■ ASSIGNMENT ■
Below are records; repeat them all exactly.

Page-level text extractions

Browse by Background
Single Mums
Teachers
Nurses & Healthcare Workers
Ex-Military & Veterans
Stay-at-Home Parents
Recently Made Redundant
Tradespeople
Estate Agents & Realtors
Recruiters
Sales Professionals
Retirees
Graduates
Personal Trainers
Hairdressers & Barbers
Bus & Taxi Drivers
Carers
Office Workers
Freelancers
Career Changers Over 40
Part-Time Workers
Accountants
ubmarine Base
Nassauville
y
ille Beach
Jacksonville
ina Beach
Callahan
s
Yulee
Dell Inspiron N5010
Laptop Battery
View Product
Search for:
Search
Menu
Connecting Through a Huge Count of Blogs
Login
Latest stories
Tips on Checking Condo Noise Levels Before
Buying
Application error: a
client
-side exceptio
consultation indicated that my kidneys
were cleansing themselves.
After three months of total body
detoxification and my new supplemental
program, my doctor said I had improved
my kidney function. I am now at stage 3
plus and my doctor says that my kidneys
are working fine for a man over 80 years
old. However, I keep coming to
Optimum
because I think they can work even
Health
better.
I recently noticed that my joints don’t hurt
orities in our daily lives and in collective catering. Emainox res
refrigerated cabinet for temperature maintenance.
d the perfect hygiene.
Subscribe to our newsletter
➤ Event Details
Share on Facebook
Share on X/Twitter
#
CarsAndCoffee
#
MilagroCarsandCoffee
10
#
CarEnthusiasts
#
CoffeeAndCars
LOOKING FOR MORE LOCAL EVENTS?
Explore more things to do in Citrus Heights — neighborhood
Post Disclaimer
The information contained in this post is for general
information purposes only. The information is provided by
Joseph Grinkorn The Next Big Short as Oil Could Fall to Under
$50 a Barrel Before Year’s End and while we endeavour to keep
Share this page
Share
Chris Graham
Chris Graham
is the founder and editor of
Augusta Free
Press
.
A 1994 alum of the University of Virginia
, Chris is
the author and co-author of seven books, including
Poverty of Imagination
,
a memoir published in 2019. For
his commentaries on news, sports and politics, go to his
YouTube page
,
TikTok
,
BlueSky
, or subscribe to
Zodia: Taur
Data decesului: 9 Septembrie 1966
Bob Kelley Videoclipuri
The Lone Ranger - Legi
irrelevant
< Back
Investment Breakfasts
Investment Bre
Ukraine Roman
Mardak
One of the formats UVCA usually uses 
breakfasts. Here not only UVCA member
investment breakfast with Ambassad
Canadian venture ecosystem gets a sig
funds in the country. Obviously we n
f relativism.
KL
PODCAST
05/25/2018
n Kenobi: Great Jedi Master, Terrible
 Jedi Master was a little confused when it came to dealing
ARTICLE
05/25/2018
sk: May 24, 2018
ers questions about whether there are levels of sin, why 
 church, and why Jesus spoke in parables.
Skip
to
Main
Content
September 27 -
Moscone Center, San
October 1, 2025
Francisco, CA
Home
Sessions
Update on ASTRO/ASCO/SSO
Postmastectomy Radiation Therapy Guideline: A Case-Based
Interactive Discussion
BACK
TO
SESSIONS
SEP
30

■ RESPONSE AREA ■
Browse by Background
Single Mums
Teachers
Nurses & Healthcare Workers
Ex-Military & Veterans
Stay-at-Home Parents
Recently Made Redundant
Tradespeople
Estate Agents & Realtors
Recruiters
Sales Professionals
Retirees
Graduates
Personal Trainers
Hairdressers & Barbers
Bus & Taxi Drivers
Carers
Office Workers
Freelancers
Career Changers Over 40
Part-Time Workers
Accountants
ubmarine Base
Nassauville
y
ille Beach
Jacksonville
ina Beach
Callahan
s
Yulee
Dell Inspiron N5010
Laptop Battery
View Product
Search for:
Search
Menu
Connecting Through a Huge Count of Blogs
Login
Latest stories
Tips on Checking Condo Noise Levels Before
Buying
Application error: a
client
-side exceptio
consultation indicated that my kidneys
were cleansing themselves.
After three months of total body
detoxification and my new supplemental
program, my doctor said I had improved
my kidney function. I am now at stage 3
plus and my doctor says that my kidneys
are working fine for a man over 80 years
old. However, I keep coming to
Optimum
because I think they can work even
Health
better.
I recently noticed that my joints don’t hurt
orities in our daily lives and in collective catering. Emainox res
refrigerated cabinet for temperature maintenance.
d the perfect hygiene.
Subscribe to our newsletter
➤ Event Details
Share on Facebook
Share on X/Twitter
#
CarsAndCoffee
#
MilagroCarsandCoffee
10
#
CarEnthusiasts
#
CoffeeAndCars
LOOKING FOR MORE LOCAL EVENTS?
Explore more things to do in Citrus Heights — neighborhood
Post Disclaimer
The information contained in this post is for general
information purposes only. The information is provided by
Joseph Grinkorn The Next Big Short as Oil Could Fall to Under
$50 a Barrel Before Year’s End and while we endeavour to keep
Share this page
Share
Chris Graham
Chris Graham
is the founder and editor of
Augusta Free
Press
.
A 1994 alum of the University of Virginia
, Chris is
the author and co-author of seven books, including
Poverty of Imagination
,
a memoir published in 2019. For
his commentaries on news, sports and politics, go to his
YouTube page
,
TikTok
,
BlueSky
, or subscribe to
Zodia: Taur
Data decesului: 9 Septembrie 1966
Bob Kelley Videoclipuri
The Lone Ranger - Legi
irrelevant
< Back
Investment Breakfasts
Investment Bre
Ukraine Roman
Mardak
One of the formats UVCA usually uses 
breakfasts. Here not only UVCA member
investment breakfast with Ambassad
Canadian venture ecosystem gets a sig
funds in the country. Obviously we n
f relativism.
KL
PODCAST
05/25/2018
n Kenobi: Great Jedi Master, Terrible
 Jedi Master was a little confused when it came to dealing
ARTICLE
05/25/2018
sk: May 24, 2018
ers questions about whether there are levels of sin, why 
 church, and why Jesus spoke in parables.
Skip
to
Main
Content
September 27 -
Moscone Center, San
October 1, 2025
Francisco, CA
Home
Sessions
Update on ASTRO/ASCO/SSO
Postmastectomy Radiation Therapy Guideline: A Case-Based
Interactive Discussion
BACK
TO
SESSIONS
SEP
30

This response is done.